ICLC 2003

Learning and Representation of Verbal Humour:
the Case of Limericks

Greg Lessard, French Studies, Queen's University, Canada

Michael Levison, School of Computing, Queen's University, Canada

Keywords: verbal humour; natural language generation; learning

Let us begin by distinguishing verbal humour from jokes. The first is in principle non-narrative and does not necessarily provoke laughter, but rather an appreciation of cleverness. The second is in principle narrative and has as its goal to provoke laughter. (See Lessard, Levison & Venour, 2002, for a discussion of the distinction.) In what follows, we will restrict ourselves to the examination of verbal humour, leaving open the issue of whether what we find is also applicable to jokes.

There is evidence that the generation of humour is a rule-governed activity. For example, mechanisms capable of generating verbal humour may be formalised in terms of algorithms and used to generate actual humorous utterances. In earlier work, using the VINCI natural language generation environment (www.cs.queensu.ca/CompLing), we have shown this to be the case for several subclasses of verbal humour, including Tom Swifties and several classes of riddles. (See Lessard & Levison, 1992, 1993, and also Binsted & Ritchie, 1997). This does not mean that we suppose the specific algorithms used in generation to exist as internal mental representations in speakers, but only that the productions observed in humans admit of formalisation.

Inasmuch as they are formalisable, it is reasonable to ask to what extent such classes of verbal humour are also learnable. In earlier work (Lessard & Levison, 1995), we analysed an online discussion of Tom Swifties to show that over the course of the discussion, there was evidence that participants took up and extended earlier examples of puns to produce new, related, instances. In the paper proposed here, we will examine this phenomenon in more detail, using limericks as our subject matter. Limericks have the advantage of being at the boundary of verbal humour and jokes. They are highly constrained at the formal level, but they contain rudimentary narrative elements.

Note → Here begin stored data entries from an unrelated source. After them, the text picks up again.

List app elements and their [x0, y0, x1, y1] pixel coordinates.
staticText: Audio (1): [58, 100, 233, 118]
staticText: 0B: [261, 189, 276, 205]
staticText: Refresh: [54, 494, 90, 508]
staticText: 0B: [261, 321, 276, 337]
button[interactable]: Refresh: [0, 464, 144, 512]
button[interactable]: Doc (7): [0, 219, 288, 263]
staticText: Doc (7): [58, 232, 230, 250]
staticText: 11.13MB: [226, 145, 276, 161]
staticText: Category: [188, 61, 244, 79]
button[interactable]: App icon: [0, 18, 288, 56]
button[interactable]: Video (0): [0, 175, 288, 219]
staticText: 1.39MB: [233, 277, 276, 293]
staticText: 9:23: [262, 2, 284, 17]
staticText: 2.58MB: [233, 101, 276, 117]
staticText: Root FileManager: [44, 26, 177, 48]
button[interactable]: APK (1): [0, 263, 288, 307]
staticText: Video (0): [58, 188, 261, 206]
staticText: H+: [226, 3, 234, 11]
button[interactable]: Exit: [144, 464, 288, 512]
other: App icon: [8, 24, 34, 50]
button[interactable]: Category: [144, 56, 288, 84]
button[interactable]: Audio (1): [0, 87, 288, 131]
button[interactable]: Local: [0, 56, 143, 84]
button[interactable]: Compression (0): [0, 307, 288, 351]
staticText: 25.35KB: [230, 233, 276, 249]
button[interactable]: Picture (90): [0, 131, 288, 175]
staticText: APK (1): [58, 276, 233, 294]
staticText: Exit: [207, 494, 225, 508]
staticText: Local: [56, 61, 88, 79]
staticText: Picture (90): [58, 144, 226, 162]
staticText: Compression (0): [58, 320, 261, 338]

We will begin by using the VINCI environment to show that, like puns and riddles, limericks also admit of formalisation and generation by machine. We will then present the results of the following experiment. Adult native speakers of English are each asked to produce an instance of a limerick. These are evaluated in terms of the traditional definitions of the form (see for example Bibby, 1978). Afterwards, subjects are subjected to one of three test conditions: no instruction, provision of further examples of limericks, and explicit instruction on the form of limericks. Test conditions are randomized across subjects. Subjects are then asked to produce additional examples of limericks and these are compared with the baseline provided by their pre-test performance. The goal of the exercise is first to determine whether implicit or explicit instruction leads to learning as compared to the pre-test condition (learning being measured as improved performance), and second whether there exists any measurable difference between the results of implicit and explicit instruction. Discussion of the results will be used as the basis for more abstract consideration of the mechanisms of humour from the point of view of production.


Bibby, Harold Cyril. (1978) The Art of the Limerick. Hamden, Conn. : Archon Books.

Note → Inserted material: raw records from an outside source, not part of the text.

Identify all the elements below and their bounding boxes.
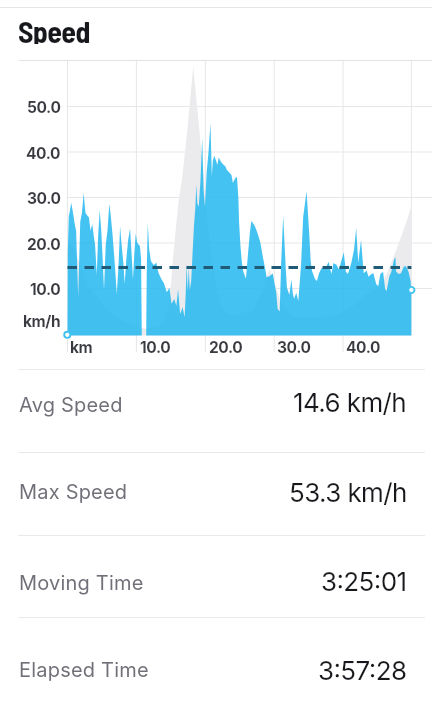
staticText: 3:25:01 xyxy=(321,566,407,597)
staticText: 14.6 km/h xyxy=(293,387,407,418)
staticText: km xyxy=(70,338,93,355)
staticText: 50.0 xyxy=(27,98,61,117)
staticText: 30.0 xyxy=(277,338,311,355)
button[interactable] xyxy=(0,369,432,452)
staticText: 10.0 xyxy=(30,280,61,299)
button[interactable] xyxy=(0,617,432,700)
staticText: 3:57:28 xyxy=(318,655,407,686)
staticText: 40.0 xyxy=(26,144,61,163)
staticText: Elapsed Time xyxy=(19,658,149,682)
staticText: 53.3 km/h xyxy=(289,477,407,508)
staticText: 20.0 xyxy=(209,338,243,355)
staticText: km/h xyxy=(23,312,61,331)
staticText: Speed xyxy=(18,13,90,44)
button[interactable] xyxy=(0,535,432,618)
staticText: Moving Time xyxy=(19,571,144,595)
button[interactable] xyxy=(0,452,432,535)
staticText: Avg Speed xyxy=(19,393,123,417)
staticText: Max Speed xyxy=(19,480,128,504)
staticText: 30.0 xyxy=(27,189,61,208)
staticText: 10.0 xyxy=(140,338,171,355)
staticText: 40.0 xyxy=(346,338,381,355)
staticText: 20.0 xyxy=(27,235,61,254)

Binsted, Kim; Ritchie, Graeme. (1997) Computational rules for punning riddles. Humor, 10 (1), pp.25-76.

Lessard, Greg; Levison, Michael; Venour, Chris. (2002) Cleverness versus funniness. April Fool's Day Workshop on Computational Humour, Trento.

Lessard, Greg; Levison, Michael. (1997) Rule-governed wordplay and creativity. In Mind II: Computational Models of Creative Cognition, Dublic City University. http://www.compapp.dcu.ie/~tonyv/MIND/greg.html

Lessard, Greg; Levison, Michael. (1995) Linguistic and Cognitive Underpinnings of Verbal Humour. International Cognitive Linguistics Association Conference, Albuquerque.

Lessard, Greg; Levison, Michael. (1993) Computational Modelling of Riddling Strategies. ACH/ALLC Joint Annual Conference, Georgetown University, Washington, DC. (Extended abstract in conference proceedings, pp. 120-122.)

Lessard, Greg; Levison, Michael. (1992) Computational Modelling of Linguistic Humour: Tom Swifties. ALLC/ACH Joint Annual Conference, Christ Church, Oxford. (Extended abstract in conference proceedings, pp. 175-178.)